ABOUT THIS TASK | Could you repeat the whole listing below exactly, omitting any picture it holds?

---------------

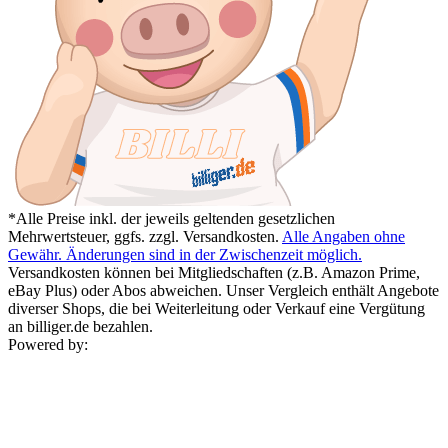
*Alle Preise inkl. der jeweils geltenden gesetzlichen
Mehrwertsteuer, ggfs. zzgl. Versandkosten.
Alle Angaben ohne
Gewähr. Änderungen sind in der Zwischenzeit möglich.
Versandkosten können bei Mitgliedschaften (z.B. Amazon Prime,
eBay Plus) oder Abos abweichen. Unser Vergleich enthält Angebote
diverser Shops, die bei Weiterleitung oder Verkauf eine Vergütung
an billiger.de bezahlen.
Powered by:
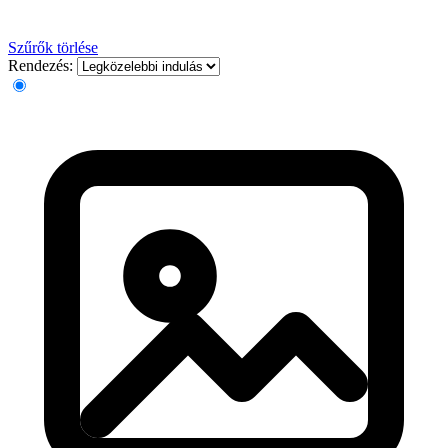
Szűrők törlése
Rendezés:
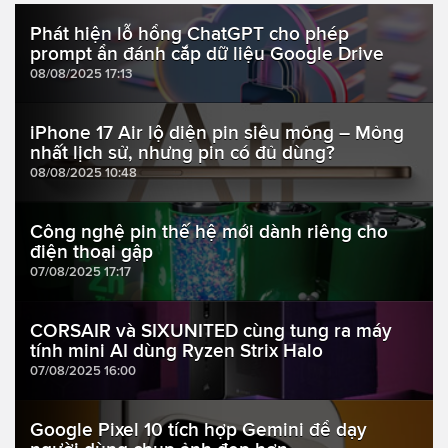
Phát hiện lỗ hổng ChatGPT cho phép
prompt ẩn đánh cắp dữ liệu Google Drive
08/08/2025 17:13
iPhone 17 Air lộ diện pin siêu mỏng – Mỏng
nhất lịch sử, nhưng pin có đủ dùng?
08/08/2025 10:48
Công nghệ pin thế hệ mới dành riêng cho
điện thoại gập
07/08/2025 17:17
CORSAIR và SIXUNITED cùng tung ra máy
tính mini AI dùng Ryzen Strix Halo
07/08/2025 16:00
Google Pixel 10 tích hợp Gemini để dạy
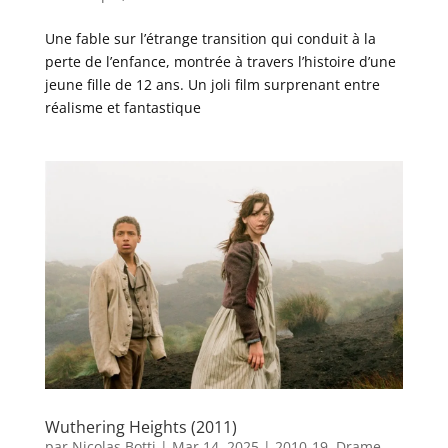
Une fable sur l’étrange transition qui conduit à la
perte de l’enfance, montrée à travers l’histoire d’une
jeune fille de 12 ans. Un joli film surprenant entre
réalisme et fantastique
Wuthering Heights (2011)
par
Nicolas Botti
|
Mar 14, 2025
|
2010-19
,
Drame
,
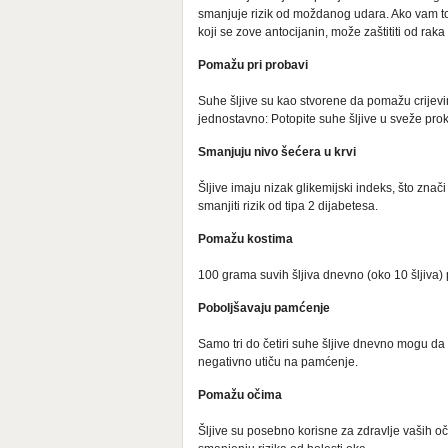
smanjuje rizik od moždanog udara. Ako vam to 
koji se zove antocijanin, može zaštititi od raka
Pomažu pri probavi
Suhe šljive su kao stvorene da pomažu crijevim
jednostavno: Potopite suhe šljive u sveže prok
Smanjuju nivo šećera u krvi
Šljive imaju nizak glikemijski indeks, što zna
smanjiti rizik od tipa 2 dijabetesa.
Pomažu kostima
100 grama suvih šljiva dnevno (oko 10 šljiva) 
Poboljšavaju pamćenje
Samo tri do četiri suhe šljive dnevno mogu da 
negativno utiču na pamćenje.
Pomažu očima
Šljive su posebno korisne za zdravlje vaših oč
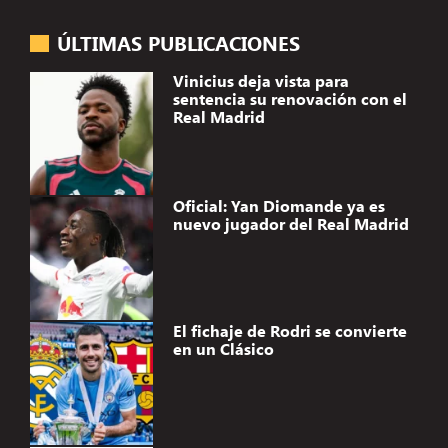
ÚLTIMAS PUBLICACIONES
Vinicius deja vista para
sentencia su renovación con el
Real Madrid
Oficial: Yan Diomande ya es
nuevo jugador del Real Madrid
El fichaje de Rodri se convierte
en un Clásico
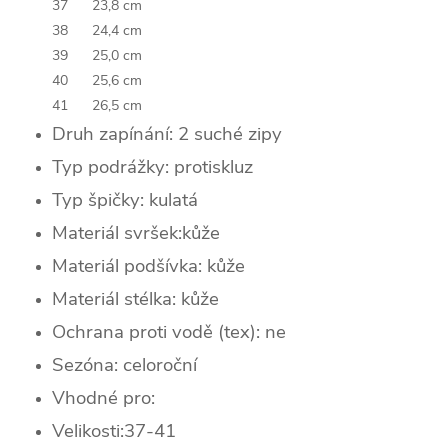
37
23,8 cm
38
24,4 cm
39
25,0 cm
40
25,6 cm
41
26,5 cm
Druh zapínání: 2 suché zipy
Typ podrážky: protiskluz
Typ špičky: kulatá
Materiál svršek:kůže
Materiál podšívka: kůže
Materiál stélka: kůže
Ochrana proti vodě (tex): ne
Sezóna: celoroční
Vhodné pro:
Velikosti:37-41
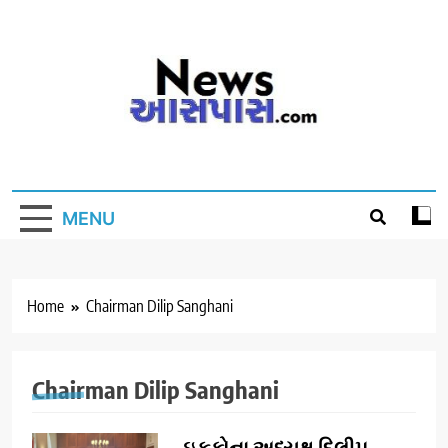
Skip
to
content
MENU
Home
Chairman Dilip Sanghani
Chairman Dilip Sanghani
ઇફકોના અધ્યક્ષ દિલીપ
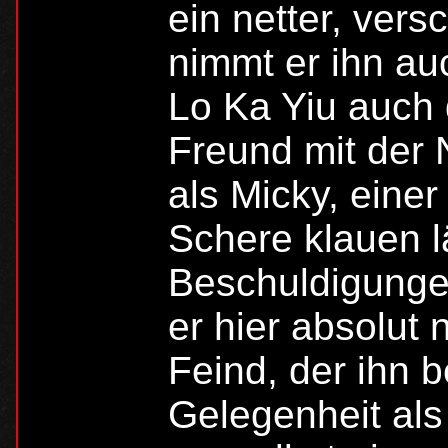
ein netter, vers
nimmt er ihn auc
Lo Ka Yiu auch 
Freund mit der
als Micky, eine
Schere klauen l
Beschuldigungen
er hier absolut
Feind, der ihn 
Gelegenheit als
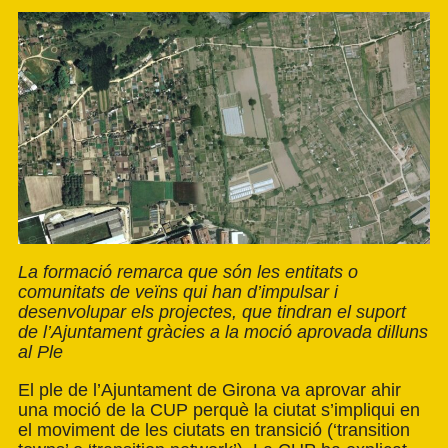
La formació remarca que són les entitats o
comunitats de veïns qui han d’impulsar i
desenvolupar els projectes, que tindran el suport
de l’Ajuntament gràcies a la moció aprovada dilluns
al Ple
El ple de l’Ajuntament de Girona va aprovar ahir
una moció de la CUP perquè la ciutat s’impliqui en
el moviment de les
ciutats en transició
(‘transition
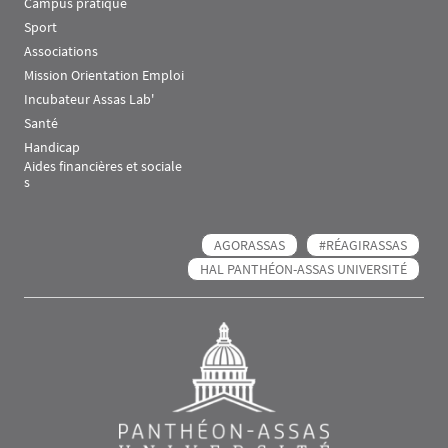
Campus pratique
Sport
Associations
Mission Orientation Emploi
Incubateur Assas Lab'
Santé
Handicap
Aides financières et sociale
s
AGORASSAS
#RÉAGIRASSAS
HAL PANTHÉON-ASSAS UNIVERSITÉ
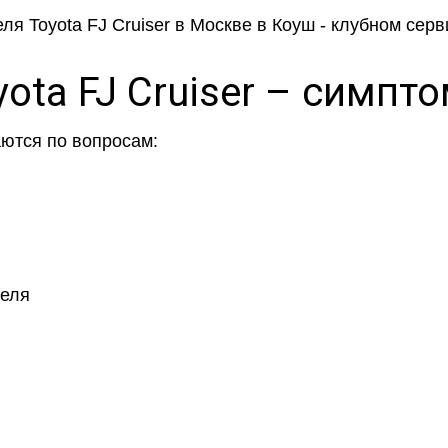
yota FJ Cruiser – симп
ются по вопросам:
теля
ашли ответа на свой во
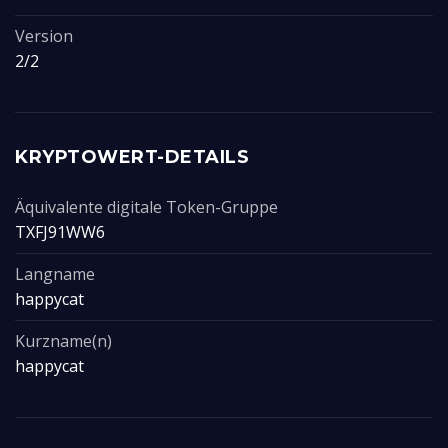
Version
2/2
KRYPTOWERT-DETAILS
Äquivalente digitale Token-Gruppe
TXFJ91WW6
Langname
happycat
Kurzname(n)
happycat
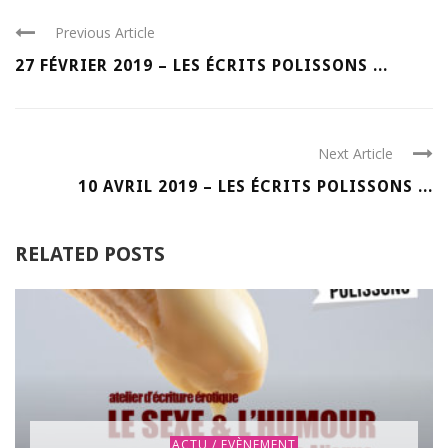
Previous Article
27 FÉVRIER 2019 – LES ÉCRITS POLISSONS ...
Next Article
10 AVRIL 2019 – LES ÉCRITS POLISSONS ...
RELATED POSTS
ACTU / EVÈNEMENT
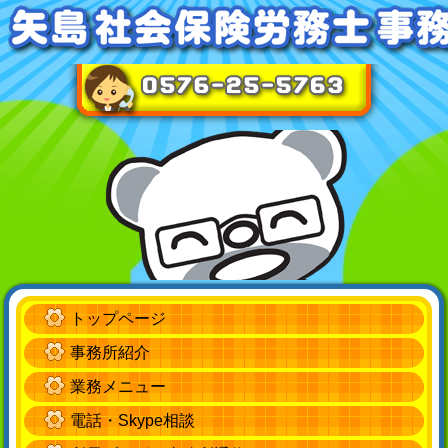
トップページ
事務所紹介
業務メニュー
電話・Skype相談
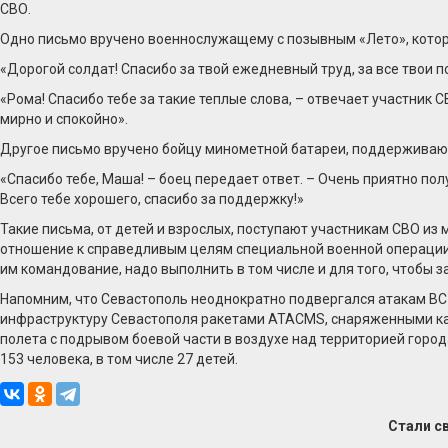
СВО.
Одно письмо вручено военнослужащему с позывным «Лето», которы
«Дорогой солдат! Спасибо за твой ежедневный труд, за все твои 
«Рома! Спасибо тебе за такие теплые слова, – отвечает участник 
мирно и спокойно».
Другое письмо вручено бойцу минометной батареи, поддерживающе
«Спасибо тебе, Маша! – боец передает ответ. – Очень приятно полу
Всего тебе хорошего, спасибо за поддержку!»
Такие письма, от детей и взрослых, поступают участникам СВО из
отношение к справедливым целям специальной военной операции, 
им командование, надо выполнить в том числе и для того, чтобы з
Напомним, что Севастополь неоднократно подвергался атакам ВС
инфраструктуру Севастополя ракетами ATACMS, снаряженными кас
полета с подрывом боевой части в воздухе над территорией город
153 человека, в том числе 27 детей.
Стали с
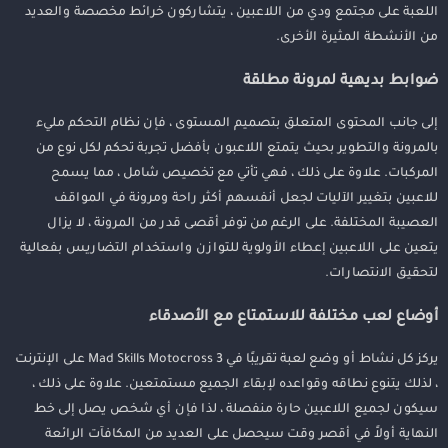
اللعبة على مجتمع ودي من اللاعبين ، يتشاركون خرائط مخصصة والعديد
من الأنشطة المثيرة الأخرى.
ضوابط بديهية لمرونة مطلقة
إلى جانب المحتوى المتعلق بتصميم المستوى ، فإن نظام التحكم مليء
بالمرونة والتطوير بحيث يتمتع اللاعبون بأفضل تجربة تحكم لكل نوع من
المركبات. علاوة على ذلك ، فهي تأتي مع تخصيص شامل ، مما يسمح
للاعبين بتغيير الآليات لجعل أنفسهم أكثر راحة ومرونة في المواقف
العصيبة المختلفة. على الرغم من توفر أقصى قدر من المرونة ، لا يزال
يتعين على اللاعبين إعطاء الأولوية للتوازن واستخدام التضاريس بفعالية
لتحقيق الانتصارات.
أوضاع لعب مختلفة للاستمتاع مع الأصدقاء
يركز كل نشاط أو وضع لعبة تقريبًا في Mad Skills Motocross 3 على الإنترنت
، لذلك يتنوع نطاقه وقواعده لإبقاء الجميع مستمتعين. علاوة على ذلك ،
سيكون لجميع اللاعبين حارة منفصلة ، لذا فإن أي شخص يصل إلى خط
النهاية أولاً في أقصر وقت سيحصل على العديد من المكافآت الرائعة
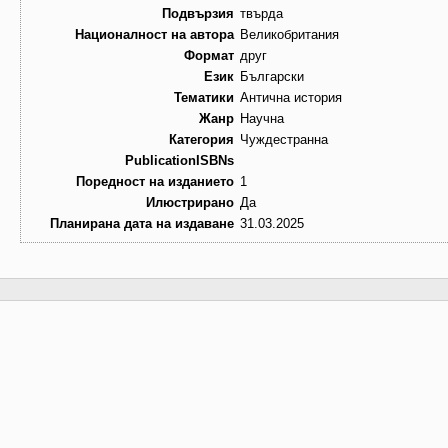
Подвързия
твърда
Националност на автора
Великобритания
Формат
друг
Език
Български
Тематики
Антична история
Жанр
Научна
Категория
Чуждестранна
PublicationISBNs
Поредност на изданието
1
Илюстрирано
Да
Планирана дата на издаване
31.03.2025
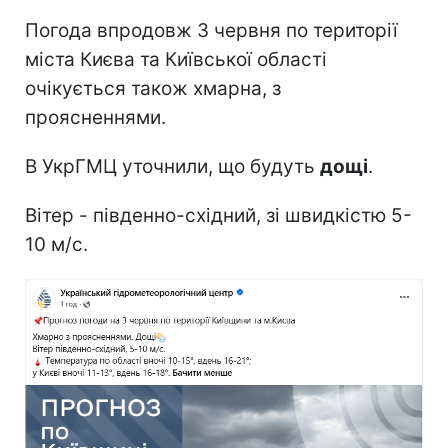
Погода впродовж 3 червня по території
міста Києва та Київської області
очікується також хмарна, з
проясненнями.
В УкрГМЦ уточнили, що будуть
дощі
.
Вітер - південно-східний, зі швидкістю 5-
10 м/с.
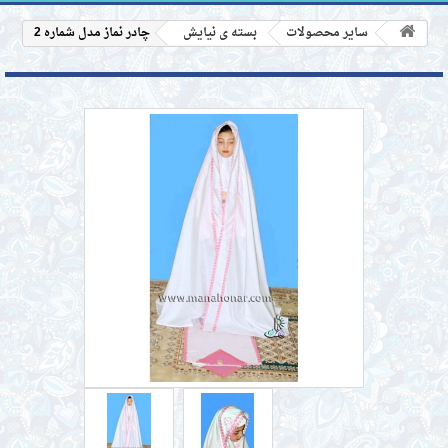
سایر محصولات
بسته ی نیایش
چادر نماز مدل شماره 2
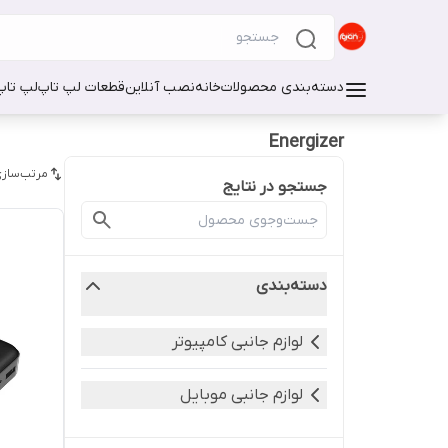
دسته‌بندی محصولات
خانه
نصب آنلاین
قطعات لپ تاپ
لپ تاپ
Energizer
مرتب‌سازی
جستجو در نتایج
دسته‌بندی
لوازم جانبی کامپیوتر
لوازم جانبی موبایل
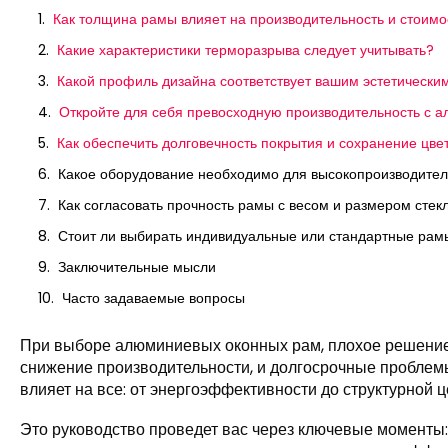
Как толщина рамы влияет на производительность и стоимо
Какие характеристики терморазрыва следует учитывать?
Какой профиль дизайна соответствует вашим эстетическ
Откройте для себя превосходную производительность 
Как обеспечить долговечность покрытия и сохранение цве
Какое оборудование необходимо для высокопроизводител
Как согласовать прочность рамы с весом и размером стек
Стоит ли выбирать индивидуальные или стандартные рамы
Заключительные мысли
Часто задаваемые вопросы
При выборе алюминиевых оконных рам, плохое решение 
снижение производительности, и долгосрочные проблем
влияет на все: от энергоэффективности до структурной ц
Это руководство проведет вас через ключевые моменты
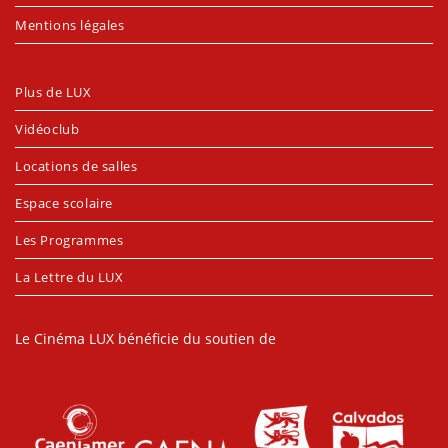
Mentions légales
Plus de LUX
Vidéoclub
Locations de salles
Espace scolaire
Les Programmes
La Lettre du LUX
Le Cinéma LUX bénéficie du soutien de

---------------

RESULT |
*Alle Preise inkl. der jeweils geltenden gesetzlichen
Mehrwertsteuer, ggfs. zzgl. Versandkosten.
Alle Angaben ohne
Gewähr. Änderungen sind in der Zwischenzeit möglich.
Versandkosten können bei Mitgliedschaften (z.B. Amazon Prime,
eBay Plus) oder Abos abweichen. Unser Vergleich enthält Angebote
diverser Shops, die bei Weiterleitung oder Verkauf eine Vergütung
an billiger.de bezahlen.
Powered by:
Szűrők törlése
Rendezés:
Phát hiện lỗ hổng ChatGPT cho phép
prompt ẩn đánh cắp dữ liệu Google Drive
08/08/2025 17:13
iPhone 17 Air lộ diện pin siêu mỏng – Mỏng
nhất lịch sử, nhưng pin có đủ dùng?
08/08/2025 10:48
Công nghệ pin thế hệ mới dành riêng cho
điện thoại gập
07/08/2025 17:17
CORSAIR và SIXUNITED cùng tung ra máy
tính mini AI dùng Ryzen Strix Halo
07/08/2025 16:00
Google Pixel 10 tích hợp Gemini để dạy
Une fable sur l’étrange transition qui conduit à la
perte de l’enfance, montrée à travers l’histoire d’une
jeune fille de 12 ans. Un joli film surprenant entre
réalisme et fantastique
Wuthering Heights (2011)
par
Nicolas Botti
|
Mar 14, 2025
|
2010-19
,
Drame
,
smanjuje rizik od moždanog udara. Ako vam to 
koji se zove antocijanin, može zaštititi od raka
Pomažu pri probavi
Suhe šljive su kao stvorene da pomažu crijevim
jednostavno: Potopite suhe šljive u sveže prok
Smanjuju nivo šećera u krvi
Šljive imaju nizak glikemijski indeks, što zna
smanjiti rizik od tipa 2 dijabetesa.
Pomažu kostima
100 grama suvih šljiva dnevno (oko 10 šljiva) 
Poboljšavaju pamćenje
Samo tri do četiri suhe šljive dnevno mogu da 
negativno utiču na pamćenje.
Pomažu očima
Šljive su posebno korisne za zdravlje vaših oč
ÚLTIMAS PUBLICACIONES
Vinicius deja vista para
sentencia su renovación con el
Real Madrid
Oficial: Yan Diomande ya es
nuevo jugador del Real Madrid
El fichaje de Rodri se convierte
en un Clásico
37
23,8 cm
38
24,4 cm
39
25,0 cm
40
25,6 cm
41
26,5 cm
Druh zapínání: 2 suché zipy
Typ podrážky: protiskluz
Typ špičky: kulatá
Materiál svršek:kůže
Materiál podšívka: kůže
Materiál stélka: kůže
Ochrana proti vodě (tex): ne
Sezóna: celoroční
Vhodné pro:
Velikosti:37-41
Skip
to
content
MENU
Home
Chairman Dilip Sanghani
Chairman Dilip Sanghani
ઇફકોના અધ્યક્ષ દિલીપ
ein netter, vers
nimmt er ihn auc
Lo Ka Yiu auch 
Freund mit der
als Micky, eine
Schere klauen l
Beschuldigungen
er hier absolut
Feind, der ihn 
Gelegenheit als
La formació remarca que són les entitats o
comunitats de veïns qui han d’impulsar i
desenvolupar els projectes, que tindran el suport
de l’Ajuntament gràcies a la moció aprovada dilluns
al Ple
El ple de l’Ajuntament de Girona va aprovar ahir
una moció de la CUP perquè la ciutat s’impliqui en
el moviment de les
ciutats en transició
(‘transition
Campus pratique
Sport
Associations
Mission Orientation Emploi
Incubateur Assas Lab'
Santé
Handicap
Aides financières et sociale
s
AGORASSAS
#RÉAGIRASSAS
HAL PANTHÉON-ASSAS UNIVERSITÉ
yota FJ Cruiser – симп
ются по вопросам:
теля
ашли ответа на свой во
Version
2/2
KRYPTOWERT-DETAILS
Äquivalente digitale Token-Gruppe
TXFJ91WW6
Langname
happycat
Kurzname(n)
happycat
Previous Article
27 FÉVRIER 2019 – LES ÉCRITS POLISSONS ...
Next Article
10 AVRIL 2019 – LES ÉCRITS POLISSONS ...
RELATED POSTS
ACTU / EVÈNEMENT
トップページ
事務所紹介
業務メニュー
電話・Skype相談
СВО.
Одно письмо вручено военнослужащему с позывным «Лето», которы
«Дорогой солдат! Спасибо за твой ежедневный труд, за все твои 
«Рома! Спасибо тебе за такие теплые слова, – отвечает участник 
мирно и спокойно».
Другое письмо вручено бойцу минометной батареи, поддерживающе
«Спасибо тебе, Маша! – боец передает ответ. – Очень приятно полу
Всего тебе хорошего, спасибо за поддержку!»
Такие письма, от детей и взрослых, поступают участникам СВО из
отношение к справедливым целям специальной военной операции, 
им командование, надо выполнить в том числе и для того, чтобы з
Напомним, что Севастополь неоднократно подвергался атакам ВС
инфраструктуру Севастополя ракетами ATACMS, снаряженными кас
полета с подрывом боевой части в воздухе над территорией город
153 человека, в том числе 27 детей.
Стали с
اللعبة على مجتمع ودي من اللاعبين ، يتشاركون خرائط مخصصة والعديد
من الأنشطة المثيرة الأخرى.
ضوابط بديهية لمرونة مطلقة
إلى جانب المحتوى المتعلق بتصميم المستوى ، فإن نظام التحكم مليء
بالمرونة والتطوير بحيث يتمتع اللاعبون بأفضل تجربة تحكم لكل نوع من
المركبات. علاوة على ذلك ، فهي تأتي مع تخصيص شامل ، مما يسمح
للاعبين بتغيير الآليات لجعل أنفسهم أكثر راحة ومرونة في المواقف
العصيبة المختلفة. على الرغم من توفر أقصى قدر من المرونة ، لا يزال
يتعين على اللاعبين إعطاء الأولوية للتوازن واستخدام التضاريس بفعالية
لتحقيق الانتصارات.
أوضاع لعب مختلفة للاستمتاع مع الأصدقاء
يركز كل نشاط أو وضع لعبة تقريبًا في Mad Skills Motocross 3 على الإنترنت
، لذلك يتنوع نطاقه وقواعده لإبقاء الجميع مستمتعين. علاوة على ذلك ،
سيكون لجميع اللاعبين حارة منفصلة ، لذا فإن أي شخص يصل إلى خط
النهاية أولاً في أقصر وقت سيحصل على العديد من المكافآت الرائعة
Подвързия
твърда
Националност на автора
Великобритания
Формат
друг
Език
Български
Тематики
Антична история
Жанр
Научна
Категория
Чуждестранна
PublicationISBNs
Поредност на изданието
1
Илюстрирано
Да
Планирана дата на издаване
31.03.2025
Погода впродовж 3 червня по території
міста Києва та Київської області
очікується також хмарна, з
проясненнями.
В УкрГМЦ уточнили, що будуть
дощі
.
Вітер - південно-східний, зі швидкістю 5-
10 м/с.
سایر محصولات
بسته ی نیایش
چادر نماز مدل شماره 2
دسته‌بندی محصولات
خانه
نصب آنلاین
قطعات لپ تاپ
لپ تاپ
Energizer
مرتب‌سازی
جستجو در نتایج
دسته‌بندی
لوازم جانبی کامپیوتر
لوازم جانبی موبایل
Как толщина рамы влияет на производительность и стоимо
Какие характеристики терморазрыва следует учитывать?
Какой профиль дизайна соответствует вашим эстетическ
Откройте для себя превосходную производительность 
Как обеспечить долговечность покрытия и сохранение цве
Какое оборудование необходимо для высокопроизводител
Как согласовать прочность рамы с весом и размером стек
Стоит ли выбирать индивидуальные или стандартные рамы
Заключительные мысли
Часто задаваемые вопросы
При выборе алюминиевых оконных рам, плохое решение 
снижение производительности, и долгосрочные проблем
влияет на все: от энергоэффективности до структурной ц
Это руководство проведет вас через ключевые моменты
Mentions légales
Plus de LUX
Vidéoclub
Locations de salles
Espace scolaire
Les Programmes
La Lettre du LUX
Le Cinéma LUX bénéficie du soutien de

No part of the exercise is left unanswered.